Thursday, June 21, 2012

Pappy Dave Stone

Waylon Jennings called him "the man with the smile in his voice."  Waylon Jennings used to be a DJ himself so he'd be a man to know what that sounds like. On the other hand he was also a diabetic cocaine addict so maybe not. All minor claims aside, David "Pappy Dave Stone" Pinkston had the biggest brag in country music. He is said to have founded country music radio. Sometimes that gets the caveat "full-time country music radio" the claim goes back at least into the early 1970s. It's not true, but what a story it is. I do note that he may have originated the term "country gold" which is used in station branding today.

The claim is dubious since his first radio job at 950 KSEL-AM in Lubbock, TX wasn't until 1946. He was born in 1913 so that makes him about 33 years old— another late starter.
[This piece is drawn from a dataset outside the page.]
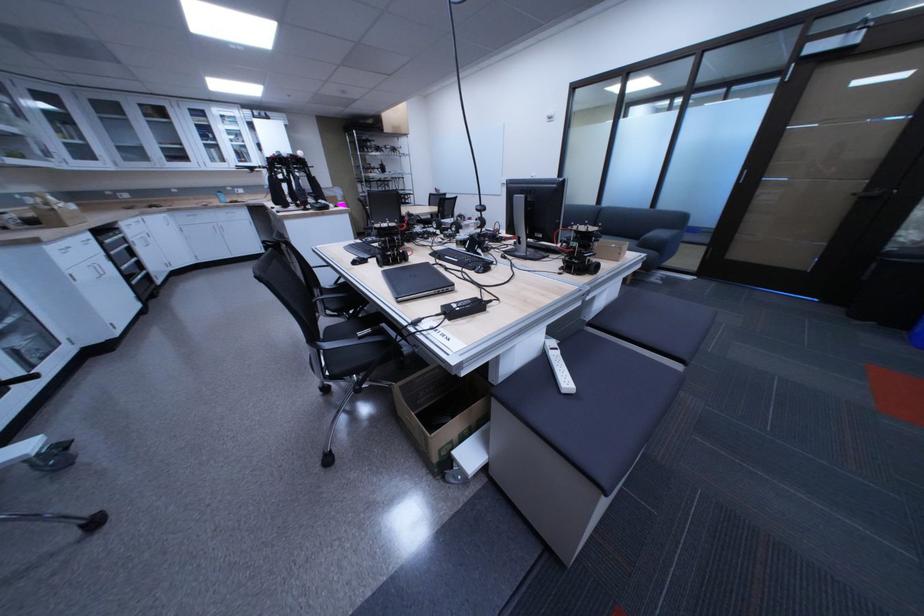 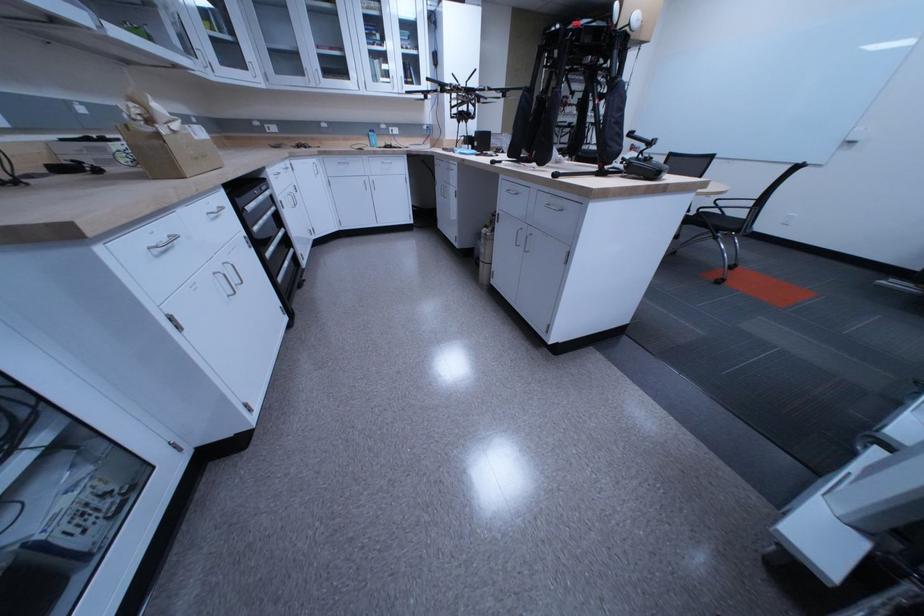 What movement of the cameraman would produce the second image?

The movement direction of the cameraman is left, forward. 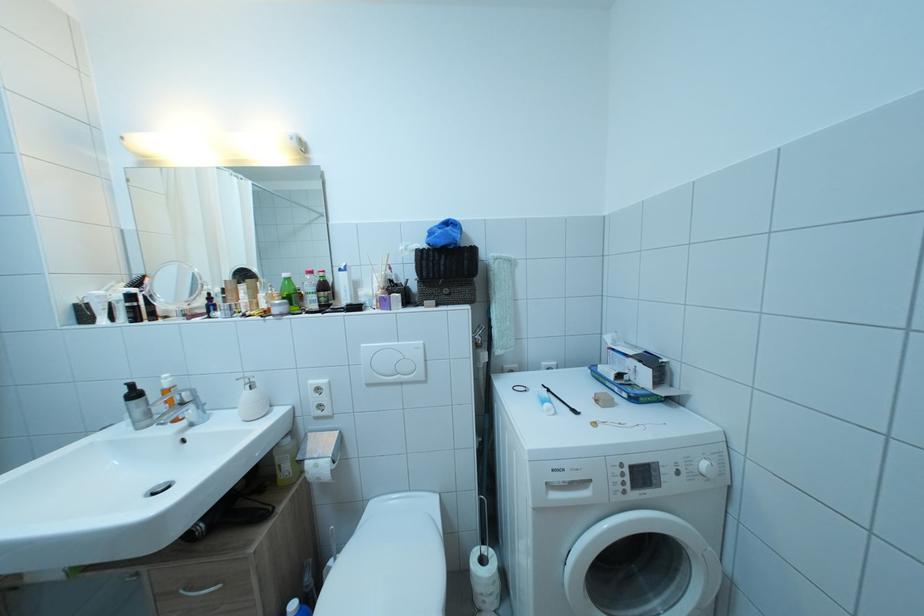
That first job by the way was in accounting, he didn't become a DJ until 1947. He hosted the Western Roundup Show, and under his reign it became the station's most popular show, expanding from from 30 minutes to a full hour and Pappy became station manager in 1948. In 1949 he expanded the hours of country music programming and added a live country music show on Saturdays called the Western Jamboree. It grew fast, it started in studio but soon had to move to larger venues eventually ended up in a wrestling arena. Then an airport hanger!

In 1953 he left KSEL and with an  investor named Leroy Elmore, started another station, KDAV. This station was 100% country, though it was just a daytimer. This station was the key to his claim. In that era it was common to run block programming, with programs as short as 15 minutes. But country music had been popular radio fare for decades by then, especially in rural areas. The Grand Ol' Opry has been on air since 1925!  The idea that the format was invented in 1953 is patently ridiculous. Despite that no one has ever been able to confirm the existence of an earlier one. The spoiler is that KDAV even had a rock radio program called the "Rock n' Roll Hit Parade" ...maybe it was 99% country. Waylon Jennings and Roger Miller were both disc jockeys on KDAV, that alone should be close enough.
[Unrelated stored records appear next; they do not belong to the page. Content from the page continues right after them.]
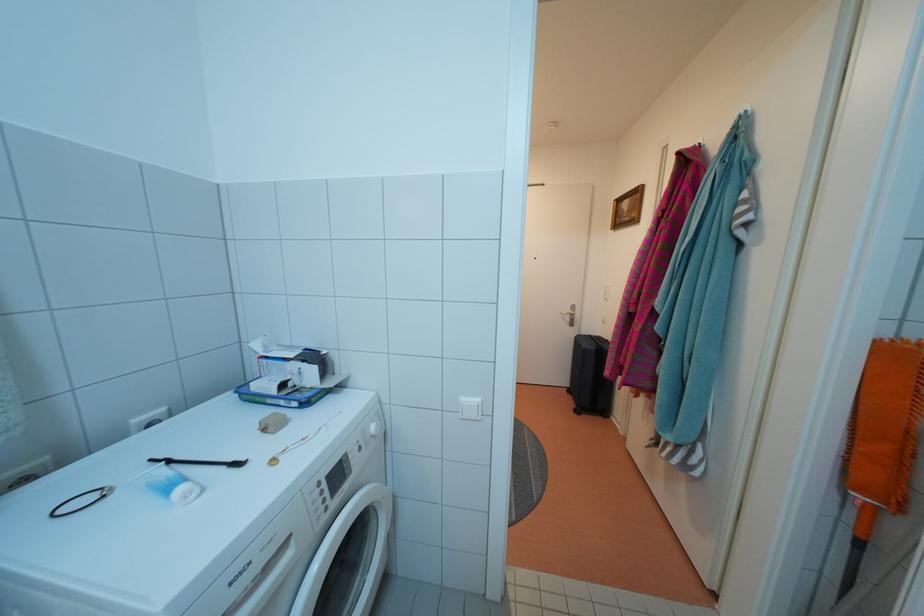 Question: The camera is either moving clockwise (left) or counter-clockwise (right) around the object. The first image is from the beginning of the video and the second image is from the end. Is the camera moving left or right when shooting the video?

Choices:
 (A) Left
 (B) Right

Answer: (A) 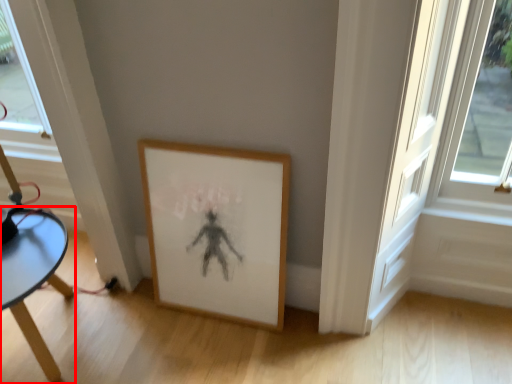 Question: From the image's perspective, considering the relative positions of table (annotated by the red box) and picture frame in the image provided, where is table (annotated by the red box) located with respect to the staircase?

Choices:
 (A) below
 (B) above

Answer: (A) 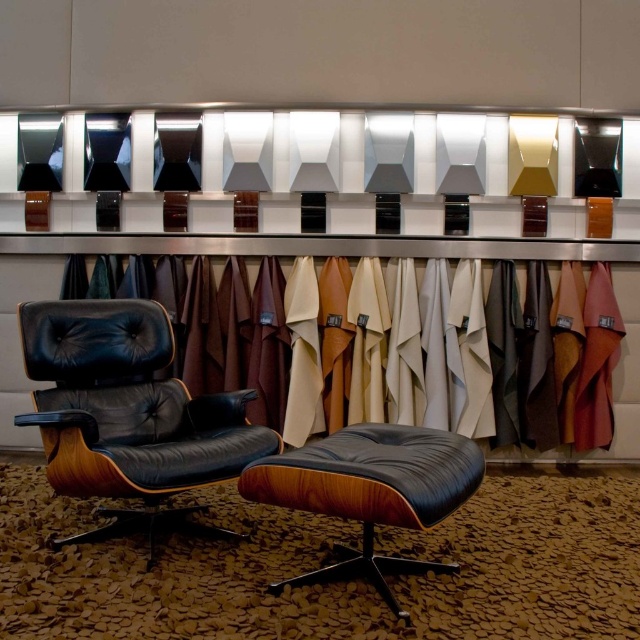 Question: Which object is positioned closest to the leather at left?

Choices:
 (A) black leather swivel chair at center
 (B) matte black leather ottoman at center

Answer: (A)

Question: Is leather at left smaller than matte black leather ottoman at center?

Choices:
 (A) no
 (B) yes

Answer: (A)

Question: Which is nearer to the leather at left?

Choices:
 (A) black leather swivel chair at center
 (B) matte black leather ottoman at center

Answer: (A)

Question: Can you confirm if black leather swivel chair at center is thinner than leather at left?

Choices:
 (A) yes
 (B) no

Answer: (A)

Question: Which is nearer to the leather at left?

Choices:
 (A) black leather swivel chair at center
 (B) matte black leather ottoman at center

Answer: (A)

Question: Does leather at left have a smaller size compared to matte black leather ottoman at center?

Choices:
 (A) yes
 (B) no

Answer: (B) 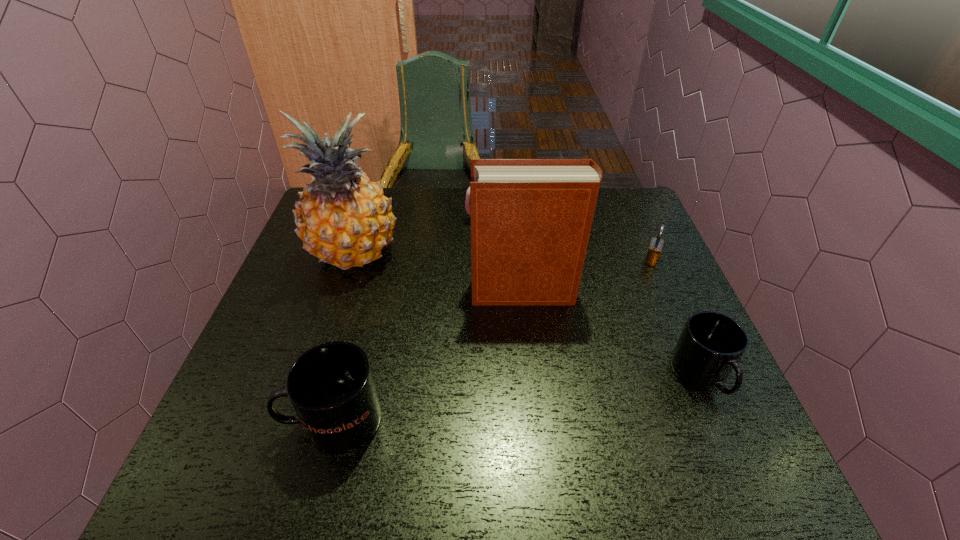 Identify the location of vacant region between the second mug from left to right and the fourth shortest object. The height and width of the screenshot is (540, 960). (414, 320).

At what (x,y) coordinates should I click in order to perform the action: click on unoccupied position between the second mug from right to left and the rightmost mug. Please return your answer as a coordinate pair (x, y). The height and width of the screenshot is (540, 960). Looking at the image, I should click on (597, 298).

Image resolution: width=960 pixels, height=540 pixels. I want to click on empty space between the second mug from left to right and the pineapple, so click(424, 238).

What are the coordinates of `vacant space in between the padlock and the second tallest object` in the screenshot? It's located at (588, 276).

You are a GUI agent. You are given a task and a screenshot of the screen. Output one action in this format:
    pyautogui.click(x=<x>, y=<y>)
    Task: Click on the vacant space that is in between the rightmost mug and the third tallest object
    The image size is (960, 540).
    Given the screenshot: What is the action you would take?
    pyautogui.click(x=517, y=398)

Point out which object is positioned as the third nearest to the rightmost mug. Please provide its 2D coordinates. Your answer should be formatted as a tuple, i.e. [(x, y)], where the tuple contains the x and y coordinates of a point satisfying the conditions above.

[(467, 206)]

Locate an element on the screen. Image resolution: width=960 pixels, height=540 pixels. object that stands as the fourth closest to the pineapple is located at coordinates (711, 345).

This screenshot has width=960, height=540. In order to click on mug that is the second closest to the rightmost mug in this screenshot , I will do `click(331, 387)`.

Find the location of a particular element. This screenshot has width=960, height=540. the second closest mug to the pineapple is located at coordinates (331, 387). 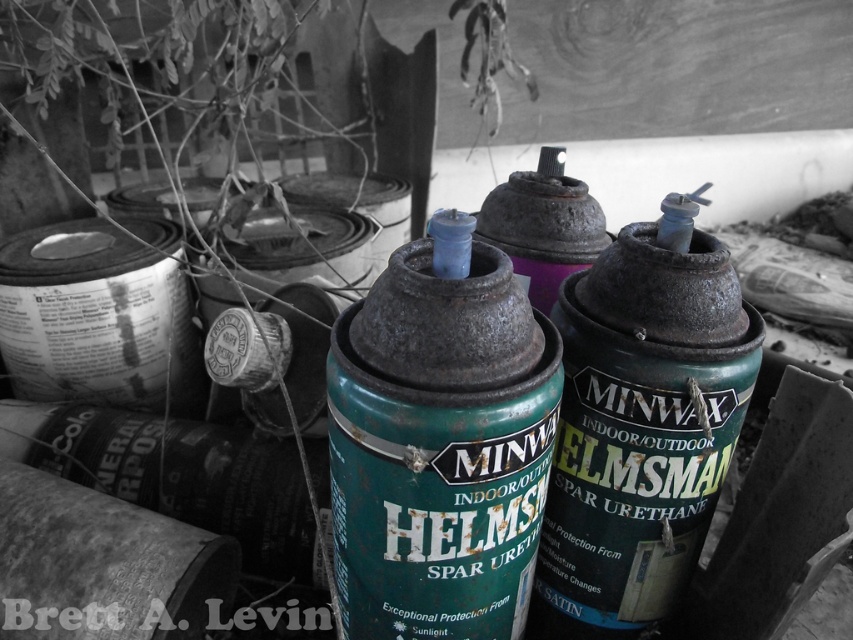 Question: Which of the following is the closest to the observer?

Choices:
 (A) green matte spray can at center
 (B) rusty green paint can at center

Answer: (B)

Question: Where is rusty green paint can at center located in relation to green matte spray can at center in the image?

Choices:
 (A) left
 (B) right

Answer: (A)

Question: From the image, what is the correct spatial relationship of rusty green paint can at center in relation to green matte spray can at center?

Choices:
 (A) below
 (B) above

Answer: (B)

Question: Does rusty green paint can at center appear on the left side of green matte spray can at center?

Choices:
 (A) no
 (B) yes

Answer: (B)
But Stone did build the first country music radio network. After KDAV he added three more stations: 1310 KZIP-AM in Amarillo, TX; 1420 KPEP-AM in San Angelo, TX; and both  1580 KPIK-AM, and 94.3 KPIK-FM in Colorado Springs, CO. It was the first country music FM in the market. He moved to Colorado Springs and did a 2-hour show on KPIK which he hosted personally until he sold the station in 1978. [At least one book gives these calls wrong with KZIP as KGIT and KPEP as KCBT] Stone used that radio network to propel the popularity of country music. He booked a lot of country music concerts and with his all country network he was able to bring big Nashville acts out to west Texas. He even got Buddy Holly his first recording contract with Decca. 

It's hard to give all the credit directly to Stone. But in 1961 there were 81 full time country music stations in America. Then by 1974 there were 1,020. The format had grown from a regional form to a national one. The formats popularity is said to have peaked in 1995, but there are over 2,000 today. That says something. (The book Cashville by Stephanie Schäfer covers these stats in great detail.) In 1999 Pappy was inducted into the Country Music DJ Hall of Fame, located in Nashville. He died on on February 18, 2004.